Again, all those involved (respectively Peter Grant, Gary Liddle and Gary Miller) stepped up gamely, though in Liddle’s case he was unusually sloppy in the moment that saw MK Dons go 2-1 up. Yet add these elements to a mix that involves a number of new players and it is apparent that Carlisle do not yet have a blend to match that which drove them into the top seven in the first place.

Individually, maybe. It is the unit that needs to bond, along with the traditional number nine qualities Cullen has been hired to provide. His latest cameo was only a couple of minutes old when MK Dons went back in front, capitalising on pressure they had built through their more rounded attacking game after the break.

Before then, it had been a more even contest in front of that big crowd. The fact it ended in defeat should not take the shine off the efforts of those club staff who conjured #8kforMK, which ended up clearing the 10,000 mark for the first time in the league at Brunton Park since 2008.

That is a significant feat and a tribute to their energy and creativity. The extra buzz and bustle on this fine February day was a welcome feature of the pre-match routine. A shame this transitional side could not match it with something as successful.

In the first half, it seemed possible. Scougall, on his full debut, caught the eye as he dropped off the front line and showed bright movement and purpose, including an eighth-minute break onto a Grant ball, enabling Hallam Hope to shoot. A couple more ventures saw Callum O’Hare denied and Hope nod a Liddle cross wide, and it would really help if, when showing this level of enterprise, Carlisle would not so often find a way to concede. As against Crewe and Exeter, they did again, MK going ahead when Conor McGrandles edged onto Dean Lewington’s cross and then beat Adam Collin with a tight-angled finish.

This looseness needs to be dealt with if United are not to be chasing more games. At least here their response was immediate, their interplay before Scougall was felled by Baily Cargill pleasing to the eye. The Scot’s penalty was not exactly struck with full force but it was accurate enough, and met by 10,000 roars.

Alas, they were the day’s final true sounds of Cumbrian celebration. From there United showed urgency when coming forward but lacked that crucial last element. Their pressing was positive, their midfield and attack operating tightly together, Tisdale’s team looking pedestrian at times and reduced to going long in a bid to get Kieran Agard into dangerous places.

It could not, though, be sustained. Before United slid, Regan Slater drilled wide while Nathan Thomas, though willing to take on his man, found the final moment still elusive. When they came back, Tisdale’s team got better value for their patience, Lewington almost setting up Agard and Alex Gilbey ambushing Slater to make further inroads.

Jake Hesketh next swung a deep cross against Collin’s bar yet it was later, with Aneke joining Agard, that the visitors had played a card the Blues found hard to match.

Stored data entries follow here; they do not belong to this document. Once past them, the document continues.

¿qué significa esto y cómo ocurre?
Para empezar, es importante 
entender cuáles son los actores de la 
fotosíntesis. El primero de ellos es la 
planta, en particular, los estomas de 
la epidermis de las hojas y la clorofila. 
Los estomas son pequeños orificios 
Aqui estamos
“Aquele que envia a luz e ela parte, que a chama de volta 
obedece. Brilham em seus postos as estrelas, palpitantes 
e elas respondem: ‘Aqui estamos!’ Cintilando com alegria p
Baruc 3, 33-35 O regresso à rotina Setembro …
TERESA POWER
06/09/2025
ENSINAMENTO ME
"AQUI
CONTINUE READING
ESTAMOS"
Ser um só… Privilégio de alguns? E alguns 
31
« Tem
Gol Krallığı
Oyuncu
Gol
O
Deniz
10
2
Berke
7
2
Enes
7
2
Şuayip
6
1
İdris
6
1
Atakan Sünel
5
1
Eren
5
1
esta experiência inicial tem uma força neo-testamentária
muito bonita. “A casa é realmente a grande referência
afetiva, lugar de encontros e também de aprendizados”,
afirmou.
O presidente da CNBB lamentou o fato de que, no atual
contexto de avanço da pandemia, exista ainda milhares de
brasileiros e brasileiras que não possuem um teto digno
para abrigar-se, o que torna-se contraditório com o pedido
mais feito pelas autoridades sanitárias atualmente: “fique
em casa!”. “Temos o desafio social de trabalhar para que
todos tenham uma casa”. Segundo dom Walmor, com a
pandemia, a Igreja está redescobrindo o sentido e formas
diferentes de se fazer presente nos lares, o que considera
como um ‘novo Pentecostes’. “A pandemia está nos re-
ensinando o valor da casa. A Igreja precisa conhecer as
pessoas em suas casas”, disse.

Collin was in watchful form, saving from Gilbey, as Thomas had another drilled attempt blocked at the other end.

The direction of play was, though, firmly in MK’s favour now, and this duly told. United also seemed to sag in terms of their overall energy and the next decisive moment came after Pressley had twisted by sending on not just Cullen but Liam McCarron, Slater and Thomas replaced.

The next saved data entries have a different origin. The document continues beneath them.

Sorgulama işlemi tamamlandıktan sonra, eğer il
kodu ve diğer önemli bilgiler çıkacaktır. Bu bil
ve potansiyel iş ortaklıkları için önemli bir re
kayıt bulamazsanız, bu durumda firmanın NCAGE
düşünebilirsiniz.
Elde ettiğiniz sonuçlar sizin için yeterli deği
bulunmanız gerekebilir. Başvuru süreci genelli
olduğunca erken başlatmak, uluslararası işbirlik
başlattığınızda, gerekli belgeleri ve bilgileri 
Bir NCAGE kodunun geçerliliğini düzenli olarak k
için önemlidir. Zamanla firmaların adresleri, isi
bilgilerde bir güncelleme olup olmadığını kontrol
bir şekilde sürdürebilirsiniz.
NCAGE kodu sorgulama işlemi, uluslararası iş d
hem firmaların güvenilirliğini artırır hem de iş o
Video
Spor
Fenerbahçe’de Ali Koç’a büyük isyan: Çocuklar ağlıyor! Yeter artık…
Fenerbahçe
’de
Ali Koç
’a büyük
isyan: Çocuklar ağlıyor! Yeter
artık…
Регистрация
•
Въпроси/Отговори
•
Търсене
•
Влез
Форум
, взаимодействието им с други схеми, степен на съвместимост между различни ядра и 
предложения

Neither had much opportunity to affect matters before MK went in front. Hope’s ambitious appeal for a free-kick deep in the away half was ignored by ref Peter Wright and while the visitors’ counter-attack was swift, Liddle will still not wish to see the moment Aneke’s cross slipped under his foot, allowing Hesketh to sweep the ball past Collin.

One sensed a greater poise from the visitors here, even accounting for their fortune. Gilbey, running beyond the frontmen from midfield, was a very useful operator and he twice almost added a third before this route eventually did crack United again, Agard tucking home after Aneke had drawn defenders and Gilbey had punched the decisive hole.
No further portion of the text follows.